Florida Trend Health Care
Special Report: Cardiac care in Florida
A special report from Florida Trend
This in-depth look at cardiac advances in the state covers the latest in transplants for children, hospital rankings, a new heart hospital in the state, tiny pacemakers, dissolving stents and much more. Some highlights:
- In the story, "Avoiding Surgery," Dr. Fadi Matar, medical director of Tampa General’s cardiac care catheterization lab department, said patients “typically can go home in a day or two” after trans-catheter aortic valve replacement.
- Baptist Medical Center in Jacksonville is implanting tiny pacemakers that are wireless and as small as a vitamin, as light as a coin. Read more in "Tiny Pacemakers."
- "What do you know about heart disease?" looks at how statistical data and facts about the prevalent disease are sometimes known, often misunderstood.
- Read all of the stories from Florida Trend here.

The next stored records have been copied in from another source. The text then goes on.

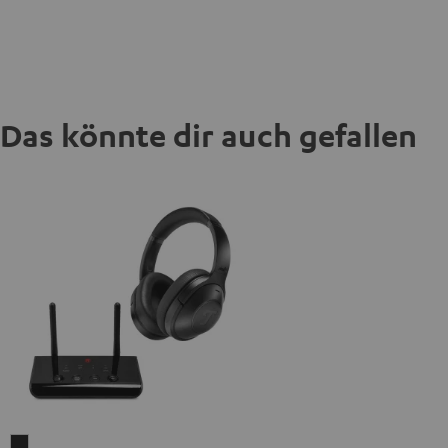
Das könnte dir auch gefallen
REAL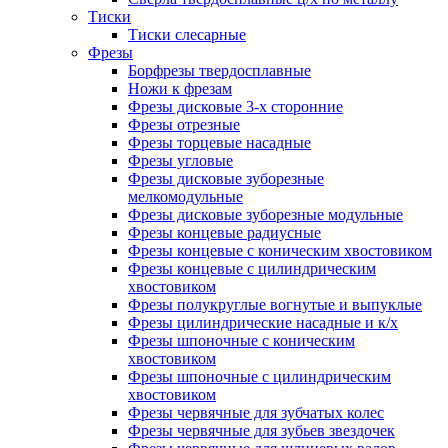
Тиски
Тиски слесарные
Фрезы
Борфрезы твердосплавные
Ножи к фрезам
Фрезы дисковые 3-х сторонние
Фрезы отрезные
Фрезы торцевые насадные
Фрезы угловые
Фрезы дисковые зуборезные
мелкомодульные
Фрезы дисковые зуборезные модульные
Фрезы концевые радиусные
Фрезы концевые с коническим хвостовиком
Фрезы концевые с цилиндрическим
хвостовиком
Фрезы полукруглые вогнутые и выпуклые
Фрезы цилиндрические насадные и к/х
Фрезы шпоночные с коническим
хвостовиком
Фрезы шпоночные с цилиндрическим
хвостовиком
Фрезы червячные для зубчатых колес
Фрезы червячные для зубьев звездочек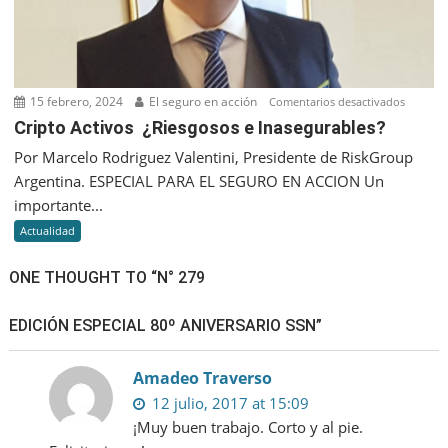
las
asegura
15 febrero, 2024
El seguro en acción
en
Comentarios desactivados
Cripto
Cripto Activos ¿Riesgosos e Inasegurables?
Activos
Por Marcelo Rodriguez Valentini, Presidente de RiskGroup
¿Riesgo
Argentina. ESPECIAL PARA EL SEGURO EN ACCION Un
e
importante...
Inasegu
Actualidad
ONE THOUGHT TO “N° 279
EDICIÓN ESPECIAL 80º ANIVERSARIO SSN”
Amadeo Traverso
12 julio, 2017 at 15:09
¡Muy buen trabajo. Corto y al pie.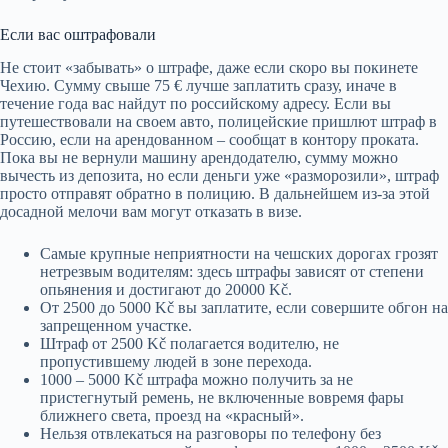
Если вас оштрафовали
Не стоит «забывать» о штрафе, даже если скоро вы покинете
Чехию. Сумму свыше 75 € лучше заплатить сразу, иначе в
течение года вас найдут по российскому адресу. Если вы
путешествовали на своем авто, полицейские пришлют штраф в
Россию, если на арендованном – сообщат в контору проката.
Пока вы не вернули машину арендодателю, сумму можно
вычесть из депозита, но если деньги уже «разморозили», штраф
просто отправят обратно в полицию. В дальнейшем из-за этой
досадной мелочи вам могут отказать в визе.
Самые крупные неприятности на чешских дорогах грозят
нетрезвым водителям: здесь штрафы зависят от степени
опьянения и достигают до 20000 Kč.
От 2500 до 5000 Kč вы заплатите, если совершите обгон на
запрещенном участке.
Штраф от 2500 Kč полагается водителю, не
пропустившему людей в зоне перехода.
1000 – 5000 Kč штрафа можно получить за не
пристегнутый ремень, не включенные вовремя фары
ближнего света, проезд на «красный».
Нельзя отвлекаться на разговоры по телефону без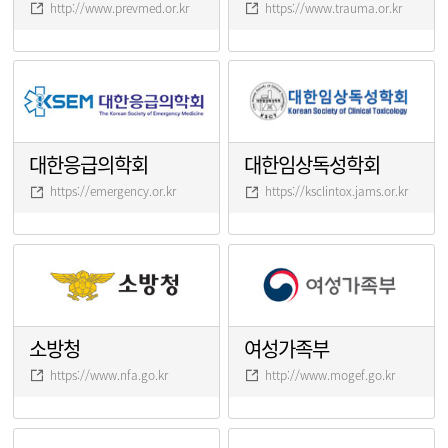
http://www.prevmed.or.kr
https://www.trauma.or.kr
대한응급의학회
대한임상독성학회
https://emergency.or.kr
https://ksclintox.jams.or.kr
소방청
여성가족부
https://www.nfa.go.kr
http://www.mogef.go.kr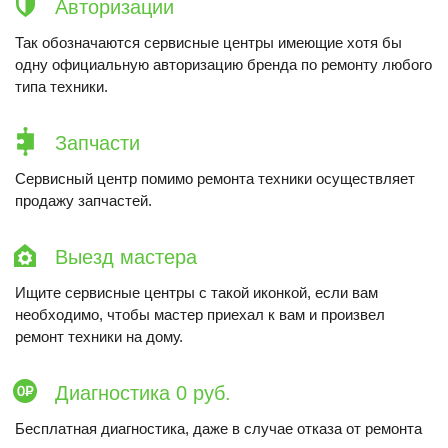
Авторизации
Так обозначаются сервисные центры имеющие хотя бы
одну официальную авторизацию бренда по ремонту любого
типа техники.
Запчасти
Сервисный центр помимо ремонта техники осуществляет
продажу запчастей.
Выезд мастера
Ищите сервисные центры с такой иконкой, если вам
необходимо, чтобы мастер приехал к вам и произвел
ремонт техники на дому.
Диагностика 0 руб.
Бесплатная диагностика, даже в случае отказа от ремонта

On a recent ranking health care ranking by the website WalletHub, Florida was near the bottom of the list when compared with other states and the District of Columbia. The list, 2017′s Best & Worst States for Health Care, saw Florida ranked 50th out of 51 for the percentage of insured adults between the ages of 14 and 64. More from the Crestview Bulletin and see the full rankings from Wallethub.
This week’s question to the Miami Herald CEO Roundtable: How is the ongoing uncertainty around the future of the Affordable Care Act affecting your business? Behavior analyst Maria Arizmendi answered the question this way:
"With healthcare comprising nearly 18 percent of the gross national product, the lack of resolution of the Affordable Care Act further adds to consumer and market uncertainty. Today, events in one sector are having an ever-increasing effect on other sectors. We are indeed more interconnected than any other time in history. "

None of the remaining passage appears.